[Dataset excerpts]
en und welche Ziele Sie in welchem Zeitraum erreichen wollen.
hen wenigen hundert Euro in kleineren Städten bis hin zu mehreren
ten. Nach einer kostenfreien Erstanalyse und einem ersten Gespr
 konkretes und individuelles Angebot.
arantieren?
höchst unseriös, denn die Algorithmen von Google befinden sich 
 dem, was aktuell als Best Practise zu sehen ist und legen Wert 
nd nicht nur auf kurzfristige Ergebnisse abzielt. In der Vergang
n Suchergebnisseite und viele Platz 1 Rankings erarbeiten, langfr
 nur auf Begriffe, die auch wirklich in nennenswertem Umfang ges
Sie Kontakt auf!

• **Task statement**:
Quote only the lines from the line containing "arantieren?" through the end of the entries, keeping the first and the last.

• **Written response**:
arantieren?
höchst unseriös, denn die Algorithmen von Google befinden sich 
 dem, was aktuell als Best Practise zu sehen ist und legen Wert 
nd nicht nur auf kurzfristige Ergebnisse abzielt. In der Vergang
n Suchergebnisseite und viele Platz 1 Rankings erarbeiten, langfr
 nur auf Begriffe, die auch wirklich in nennenswertem Umfang ges
Sie Kontakt auf!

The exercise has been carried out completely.